ものづくり新聞取材班はタイにおける製造業の現状を取材し、日本の中小ものづくり企業の方々に発信することにしました。第2弾は、日本企業が多数進出するタイ・バンコク近郊の工業団地「アマタ・シティ・チョンブリ工業団地(旧アマタナコン工業団地)」へお伺いしました。

工業団地入口・大きな看板がある

アマタ・シティ・チョンブリ工業団地

「アマタ・シティ・チョンブリ工業団地」はバンコク中心部から車で1時間半程度の場所にあり、4,000ヘクタールもの広大な敷地に770社もの工場が林立する工業団地です。おそらく一か所に集積している工業団地としては世界最大規模だと思われます。770社のうちおおよそ60%が日系企業です。工業団地の西端から東端まで車で移動すると30分はかかるという広さです。さらに今後拡張する計画もあるのだそうです。

街のあちこちに日本企業の看板がある

この工業団地には、トヨタ、日野自動車、デンソー、ダイキン工業、三菱電機、ブリジストン、ソニー、花王、小松製作所、IHI、クボタなど、日本の大手製造業もたくさん工場を設けており、大手企業に部品を供給するサプライヤーも多数進出しています。日本企業が多いこともあり、日本食レストランや日系ホテル(ニッコーホテル)、高級アパートなどのインフラも整っています。
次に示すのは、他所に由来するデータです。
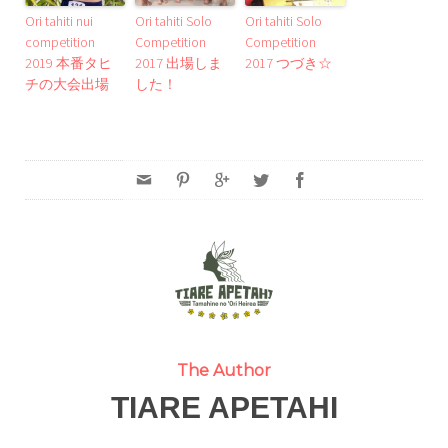
Ori tahiti nui
Ori tahiti Solo
Ori tahiti Solo
competition
Competition
Competition
2019 本番タヒ
2017 出場しま
2017 つづき☆
チの大会出場
した！
The Author
TIARE APETAHI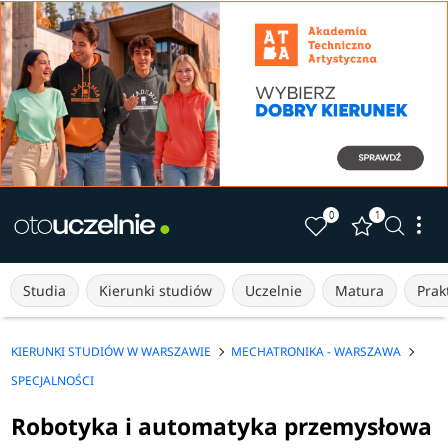
0
1
Studia
Kierunki studiów
Uczelnie
Matura
Prakt
KIERUNKI STUDIÓW W WARSZAWIE
MECHATRONIKA - WARSZAWA
SPECJALNOŚCI
Robotyka i automatyka przemysłowa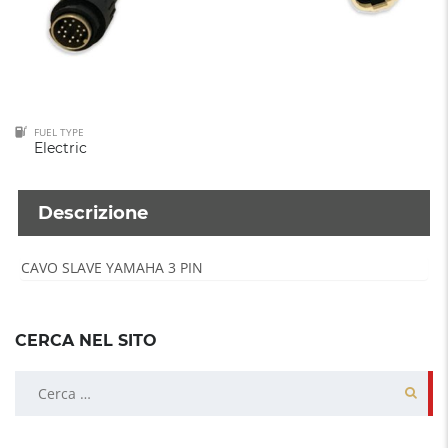
FUEL TYPE
Electric
Descrizione
CAVO SLAVE YAMAHA 3 PIN
CERCA NEL SITO
Ricerca
per: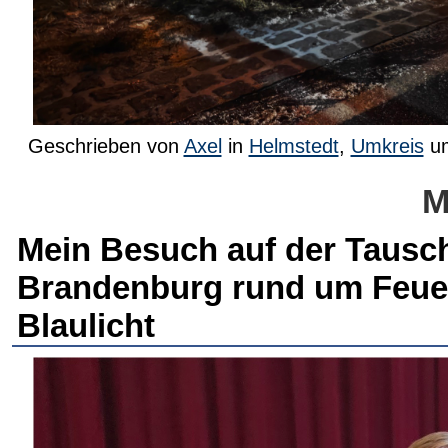
Geschrieben von
Axel
in
Helmstedt
,
Umkreis
u
M
Mein Besuch auf der Tausch
Brandenburg rund um Feuer
Blaulicht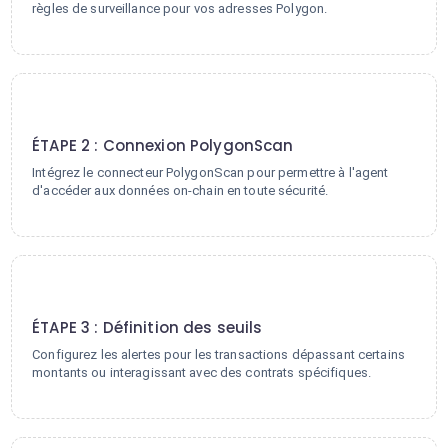
règles de surveillance pour vos adresses Polygon.
2
ÉTAPE 2 : Connexion PolygonScan
Intégrez le connecteur PolygonScan pour permettre à l'agent
d'accéder aux données on-chain en toute sécurité.
3
ÉTAPE 3 : Définition des seuils
Configurez les alertes pour les transactions dépassant certains
montants ou interagissant avec des contrats spécifiques.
アマタ・シティ・チョンブリ工業団地の上空写真(アマタ・コーポレーション提供)
工業団地風景(アマタ・コーポレーション提供)

アマタ・コーポレーション須藤治さん

そんな広大な工業団地を運営するアマタ・コーポレーションのセールス&マーケティング シニアマネージャを務めておられる須藤 治(すどう おさむ)さんにお話をお伺いしました。
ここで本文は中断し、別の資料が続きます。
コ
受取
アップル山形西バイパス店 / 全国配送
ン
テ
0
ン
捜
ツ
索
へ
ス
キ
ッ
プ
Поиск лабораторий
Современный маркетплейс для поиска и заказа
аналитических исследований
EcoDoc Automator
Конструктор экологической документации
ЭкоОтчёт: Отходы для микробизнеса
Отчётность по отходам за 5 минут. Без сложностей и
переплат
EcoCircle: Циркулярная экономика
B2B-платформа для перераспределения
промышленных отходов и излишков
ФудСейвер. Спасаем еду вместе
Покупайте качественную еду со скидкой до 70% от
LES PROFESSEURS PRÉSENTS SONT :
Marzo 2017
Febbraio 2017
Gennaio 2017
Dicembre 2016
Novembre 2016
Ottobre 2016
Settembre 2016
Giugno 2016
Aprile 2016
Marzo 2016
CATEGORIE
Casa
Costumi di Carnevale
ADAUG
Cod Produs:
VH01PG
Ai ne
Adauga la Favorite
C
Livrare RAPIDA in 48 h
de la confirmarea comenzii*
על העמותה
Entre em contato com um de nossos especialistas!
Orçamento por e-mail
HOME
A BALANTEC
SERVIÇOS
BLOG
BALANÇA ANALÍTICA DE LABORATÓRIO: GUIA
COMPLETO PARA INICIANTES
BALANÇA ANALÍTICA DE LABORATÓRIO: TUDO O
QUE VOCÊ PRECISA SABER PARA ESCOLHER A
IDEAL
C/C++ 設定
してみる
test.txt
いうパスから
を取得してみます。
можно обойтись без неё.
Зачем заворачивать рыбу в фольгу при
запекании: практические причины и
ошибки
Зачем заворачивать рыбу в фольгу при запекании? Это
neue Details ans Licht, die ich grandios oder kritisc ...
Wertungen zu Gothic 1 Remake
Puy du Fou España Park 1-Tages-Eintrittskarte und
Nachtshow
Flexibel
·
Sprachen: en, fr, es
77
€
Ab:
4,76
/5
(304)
アマタ・コーポレーション セールス&マーケティング シニアマネージャ
須藤治さん

ーー須藤さんは日本の商社からの出向などではなく、アマタコーポレーションのご所属とお伺いしております。海外の大学をご卒業されて就職されたのでしょうか?

大学時代にモスクワ大学に留学しロシア語を学んだ後、ロンドンで日本語教師の資格を取得し、そのまま日本語学校の運営に携わりました。その後、その日本語学校がバンコク校を設立することになり、その立ち上げをするためにタイに来ました。国立大学との提携を締結、その後フィリピンでも同様に語学コースを国立大学にて立ち上げ、2か国を統括していましたが、2007年にアマタに転職しました。

ーーではずっと海外でのお仕事なのですね。

そうなりました。アマタに入社した当時は工業用地販売の営業を担当していましたが、2015年にベトナム事業の営業統括として駐在、2022年、今年にタイに戻り、アマタグループとしての営業統括の役割を担っております。
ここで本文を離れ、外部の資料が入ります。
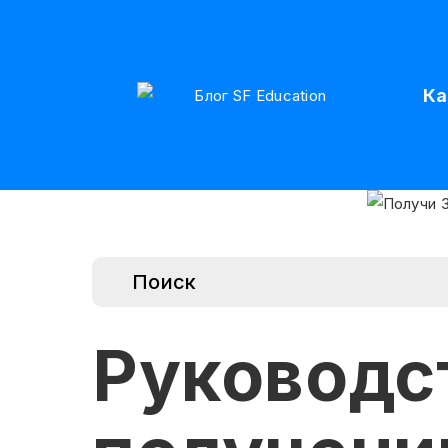
Ка
Руководс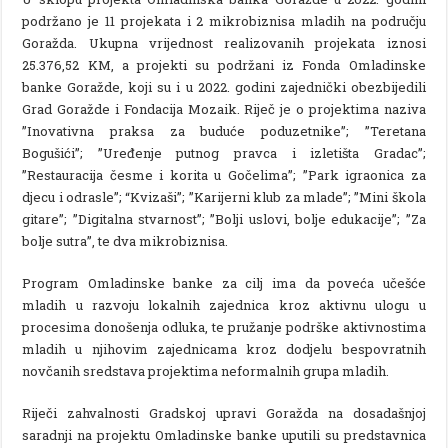
podržano je 11 projekata i 2 mikrobiznisa mladih na području
Goražda. Ukupna vrijednost realizovanih projekata iznosi
25.376,52 KM, a projekti su podržani iz Fonda Omladinske
banke Goražde, koji su i u 2022. godini zajednički obezbijedili
Grad Goražde i Fondacija Mozaik. Riječ je o projektima naziva
”Inovativna praksa za buduće poduzetnike”; ”Teretana
Bogušići”; ”Uređenje putnog pravca i izletišta Gradac”;
”Restauracija česme i korita u Gočelima”; ”Park igraonica za
djecu i odrasle”; “Kvizaši”; ”Karijerni klub za mlade”; ”Mini škola
gitare”; ”Digitalna stvarnost”; ”Bolji uslovi, bolje edukacije”; ”Za
bolje sutra”, te dva mikrobiznisa.
Program Omladinske banke za cilj ima da poveća učešće
mladih u razvoju lokalnih zajednica kroz aktivnu ulogu u
procesima donošenja odluka, te pružanje podrške aktivnostima
mladih u njihovim zajednicama kroz dodjelu bespovratnih
novčanih sredstava projektima neformalnih grupa mladih.
Riječi zahvalnosti Gradskoj upravi Goražda na dosadašnjoj
saradnji na projektu Omladinske banke uputili su predstavnica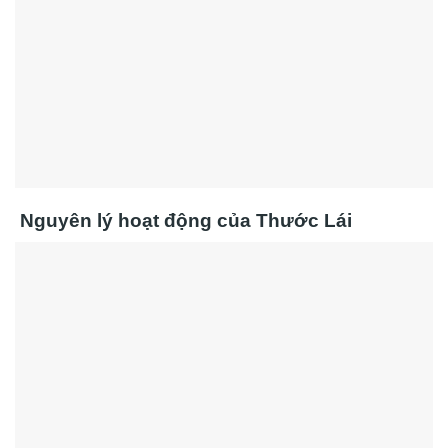
Nguyên lý hoạt động của Thước Lái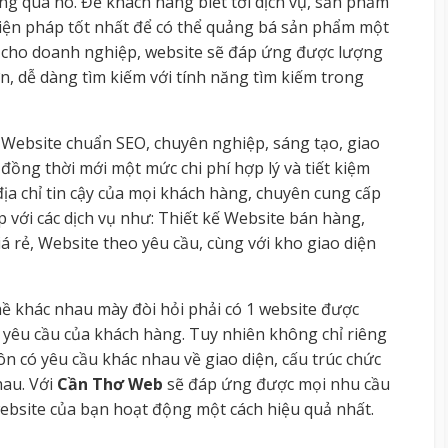
ng qua nó. Để khách hàng biết tới dịch vụ, sản phẩm
biện pháp tốt nhất để có thể quảng bá sản phẩm một
te cho doanh nghiệp, website sẽ đáp ứng được lượng
n, dễ dàng tìm kiếm với tính năng tìm kiếm trong
 Website chuẩn SEO, chuyên nghiệp, sáng tạo, giao
đồng thời mới một mức chi phí hợp lý và tiết kiệm
địa chỉ tin cậy của mọi khách hàng, chuyên cung cấp
p với các dịch vụ như: Thiết kế Website bán hàng,
 rẻ, Website theo yêu cầu, cùng với kho giao diện
hề khác nhau mày đòi hỏi phải có 1 website được
eo yêu cầu của khách hàng. Tuy nhiên không chỉ riêng
n có yêu cầu khác nhau về giao diện, cấu trúc chức
hau. Với
Cần Thơ Web
sẽ đáp ứng được mọi nhu cầu
bsite của bạn hoạt động một cách hiệu quả nhất.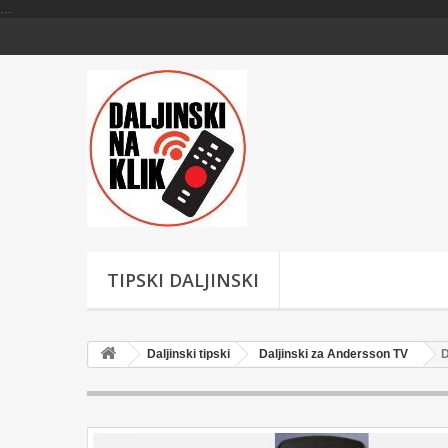
...
TIPSKI DALJINSKI
Daljinski tipski
Daljinski za Andersson TV
D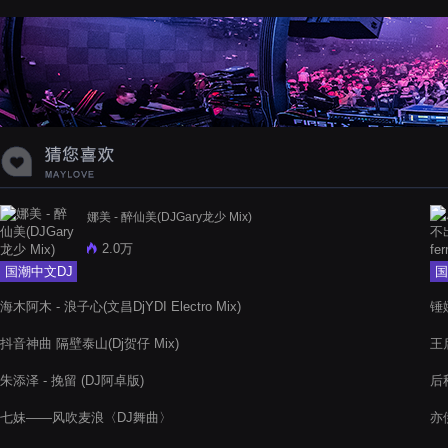
蝉爸爸妈妈爱存在夏天的风是想你的
声音啊
娜美 - 醉仙美(DJGary龙少 Mix)
2.0万
国潮中文DJ
国
海木阿木 - 浪子心(文昌DjYDI Electro Mix)
锤娜
抖音神曲 隔壁泰山(Dj贺仔 Mix)
王
朱添泽 - 挽留 (DJ阿卓版)
后秋
七妹——风吹麦浪〈DJ舞曲〉
亦伊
ーータイに戻られてホヤホヤのタイミングということですね(取材は2022年7月)

そのとおりです。タイでの生活に戻ったばかりです。

アマタ・コーポレーションとは?

ーーこんな巨大工業団地を運営するアマタ・コーポレーションってどんな企業なのでしょうか?

1989年にタイで設立された工業団地開発および運営会社です。タイからスタートし、今はCLMVT(カンボジア、ラオス、ミャンマー、ベトナム、タイ)と呼ばれるASEAN北部をターゲットに工業団地を開発しています。現在はタイ、ベトナムに合計100km2を超える広さの工業団地を開発し、ミャンマー・ラオスにて事業を立ち上げるまでに発展しました。合計1400社を超える世界各国の企業が私たちの工業団地に進出いただいております。

アマタ・コーポレーションが開発・運営する工業団地(アマタ・コーポレーション提供)

ーー日本企業は多いのでしょうか?

タイにある「アマタ・シティ・チョンブリ」と「アマタ・シティ・ラヨーン」は約半数が合計600社強が日本企業です。ベトナムにある「アマタシティ・ビエンホワ」も同様に5割程度が日本企業です。

ーーアマタが運営する中でも最大級の「アマタ・シティ・チョンブリ」について教えて下さい。

800社弱が入居するアマタの中でも最大級の工業団地です。自動車関連、ハイテク、電気電子、食品、化学、一般消費財、建機、物流倉庫など多様な業種が入居しています。電力供給に力を入れていることもあり、データセンターの需要にも対応しています。タイ政府が供給する電力網に加えて、自社での発電・送電事業も行っております。(Amata B. Grimm Power Company)。この工業団地だけで20万人もの人たちが働いており、地域産業を支える役割も担っています。

ーーさきほど周囲を拝見しましたが、広大な工業団地ですね。

はい、横幅約15kmほど、今後も拡張する計画があり、どんどん広くなっております。

アマタ・シティ・チョンブリ工業団地全景(アマタ・コーポレーション提供)

ーー日本企業のみなさんで集まるグループなどあるのでしょうか?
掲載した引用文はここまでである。